## HOW TO COMPLETE THIS TASK
In the listing below, find the line with "Коды статистики" and copy every line from there up to and including the line with "ーモラスで過激なダンスが繰り広げられる。", exactly and without pictures.

## SOURCE MATERIAL

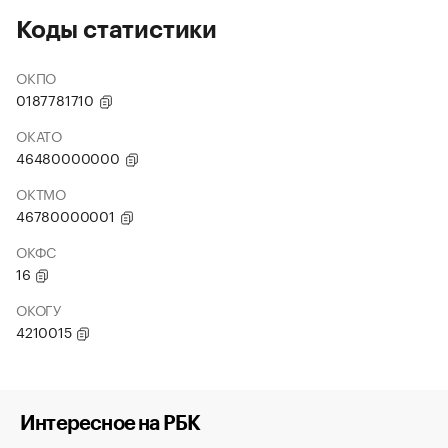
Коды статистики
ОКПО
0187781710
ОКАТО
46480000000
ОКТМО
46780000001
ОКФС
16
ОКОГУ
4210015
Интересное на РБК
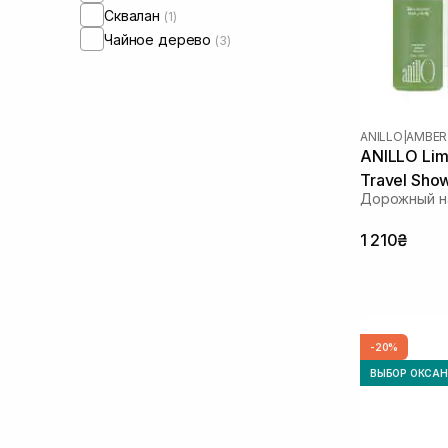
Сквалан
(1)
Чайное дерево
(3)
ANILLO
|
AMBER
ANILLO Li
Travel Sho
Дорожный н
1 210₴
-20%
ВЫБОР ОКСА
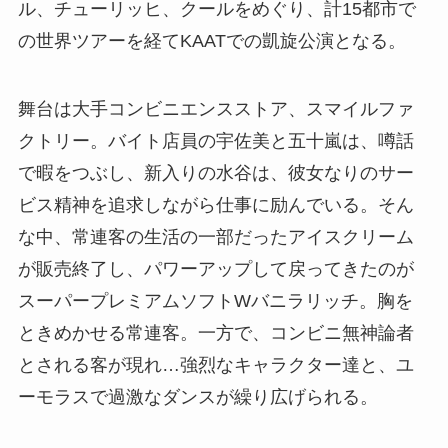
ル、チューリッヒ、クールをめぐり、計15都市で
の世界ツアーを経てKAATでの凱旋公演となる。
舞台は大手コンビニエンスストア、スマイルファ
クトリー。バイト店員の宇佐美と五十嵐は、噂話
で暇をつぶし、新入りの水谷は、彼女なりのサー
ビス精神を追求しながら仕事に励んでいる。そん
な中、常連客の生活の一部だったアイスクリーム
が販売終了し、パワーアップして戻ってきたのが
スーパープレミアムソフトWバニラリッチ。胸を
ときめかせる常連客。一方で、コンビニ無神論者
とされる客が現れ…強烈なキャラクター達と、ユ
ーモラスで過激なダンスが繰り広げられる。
==
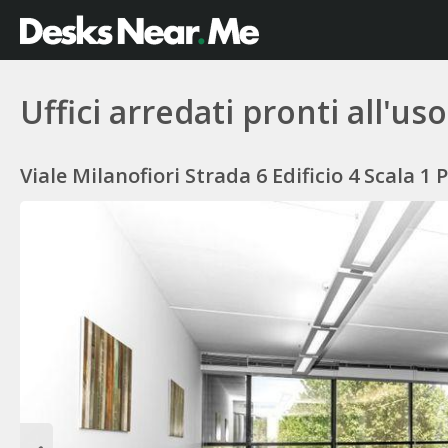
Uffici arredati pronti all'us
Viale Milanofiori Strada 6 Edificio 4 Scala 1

## TASK OUTPUT
Коды статистики
ОКПО
0187781710
ОКАТО
46480000000
ОКТМО
46780000001
ОКФС
16
ОКОГУ
4210015
Интересное на РБК
Сквалан
(1)
Чайное дерево
(3)
ANILLO
|
AMBER
ANILLO Li
Travel Sho
Дорожный н
1 210₴
-20%
ВЫБОР ОКСА
ル、チューリッヒ、クールをめぐり、計15都市で
の世界ツアーを経てKAATでの凱旋公演となる。
舞台は大手コンビニエンスストア、スマイルファ
クトリー。バイト店員の宇佐美と五十嵐は、噂話
で暇をつぶし、新入りの水谷は、彼女なりのサー
ビス精神を追求しながら仕事に励んでいる。そん
な中、常連客の生活の一部だったアイスクリーム
が販売終了し、パワーアップして戻ってきたのが
スーパープレミアムソフトWバニラリッチ。胸を
ときめかせる常連客。一方で、コンビニ無神論者
とされる客が現れ…強烈なキャラクター達と、ユ
ーモラスで過激なダンスが繰り広げられる。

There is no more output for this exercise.